Saved data entries
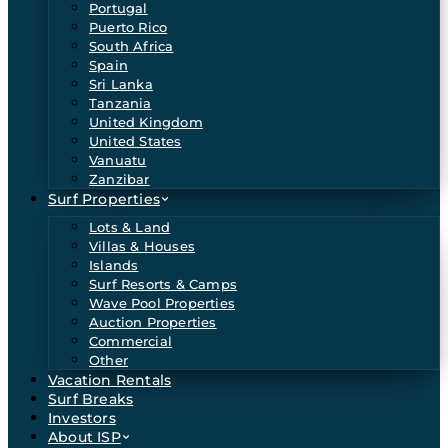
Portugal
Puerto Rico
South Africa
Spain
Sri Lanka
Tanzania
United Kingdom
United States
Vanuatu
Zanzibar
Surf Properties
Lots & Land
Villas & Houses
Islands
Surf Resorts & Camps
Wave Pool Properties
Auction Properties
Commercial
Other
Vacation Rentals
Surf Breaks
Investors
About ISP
---
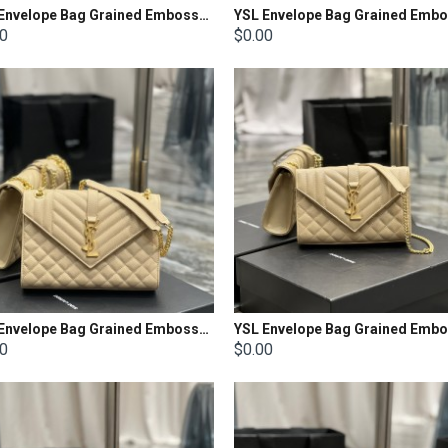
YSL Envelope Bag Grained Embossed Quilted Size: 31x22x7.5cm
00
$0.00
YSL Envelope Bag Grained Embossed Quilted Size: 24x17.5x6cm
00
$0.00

### Problem to work on
Check the records above and copy each line that has the string "Properties".

### Solution to the exercise
Surf Properties
Wave Pool Properties
Auction Properties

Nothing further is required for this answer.